**Exercise**
Which of the lines below hold the word "Test"? Pull each of them out.

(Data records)
───
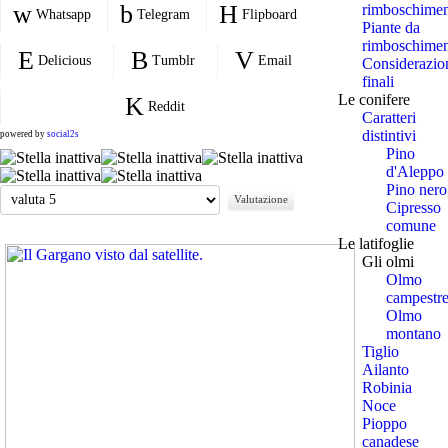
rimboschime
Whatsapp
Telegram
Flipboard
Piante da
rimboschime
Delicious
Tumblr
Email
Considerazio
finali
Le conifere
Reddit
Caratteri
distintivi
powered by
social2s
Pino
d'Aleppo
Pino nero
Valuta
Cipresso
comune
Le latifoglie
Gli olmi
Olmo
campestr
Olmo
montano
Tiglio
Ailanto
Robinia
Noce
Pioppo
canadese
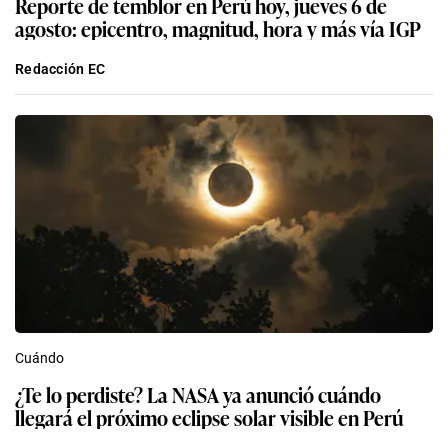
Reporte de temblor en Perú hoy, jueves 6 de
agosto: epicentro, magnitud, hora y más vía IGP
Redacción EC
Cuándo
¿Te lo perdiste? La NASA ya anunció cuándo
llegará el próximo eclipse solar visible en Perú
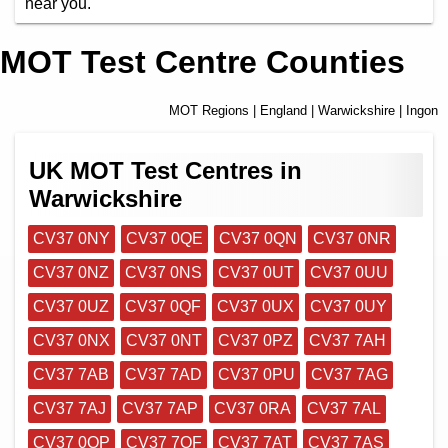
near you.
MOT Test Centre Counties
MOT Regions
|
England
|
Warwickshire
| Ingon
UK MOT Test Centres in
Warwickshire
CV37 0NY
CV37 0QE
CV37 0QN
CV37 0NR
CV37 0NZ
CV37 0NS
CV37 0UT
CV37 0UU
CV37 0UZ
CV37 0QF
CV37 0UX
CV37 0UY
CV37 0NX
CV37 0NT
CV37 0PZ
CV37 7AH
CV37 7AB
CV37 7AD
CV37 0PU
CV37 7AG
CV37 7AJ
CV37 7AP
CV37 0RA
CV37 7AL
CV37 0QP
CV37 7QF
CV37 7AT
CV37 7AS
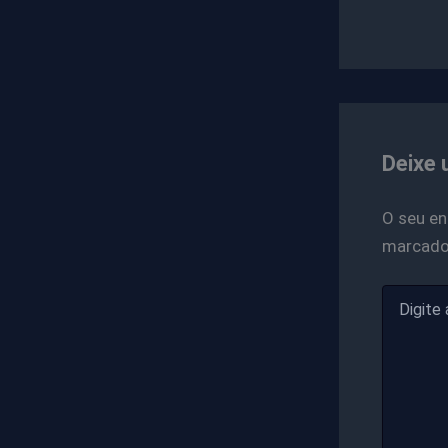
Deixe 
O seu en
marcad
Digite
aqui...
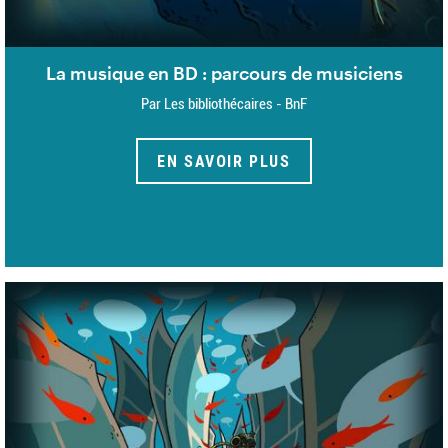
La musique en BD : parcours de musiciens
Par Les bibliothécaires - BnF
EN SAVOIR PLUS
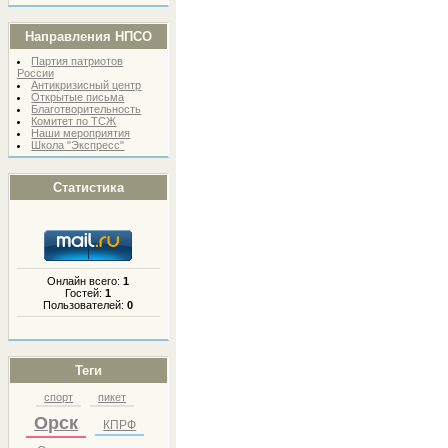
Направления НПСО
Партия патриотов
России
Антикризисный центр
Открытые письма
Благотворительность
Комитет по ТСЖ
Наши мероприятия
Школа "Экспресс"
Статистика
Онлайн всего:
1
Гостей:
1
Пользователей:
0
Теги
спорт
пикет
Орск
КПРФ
───
**Completed task**
MOT Test Centre Counties
UK MOT Test Centres in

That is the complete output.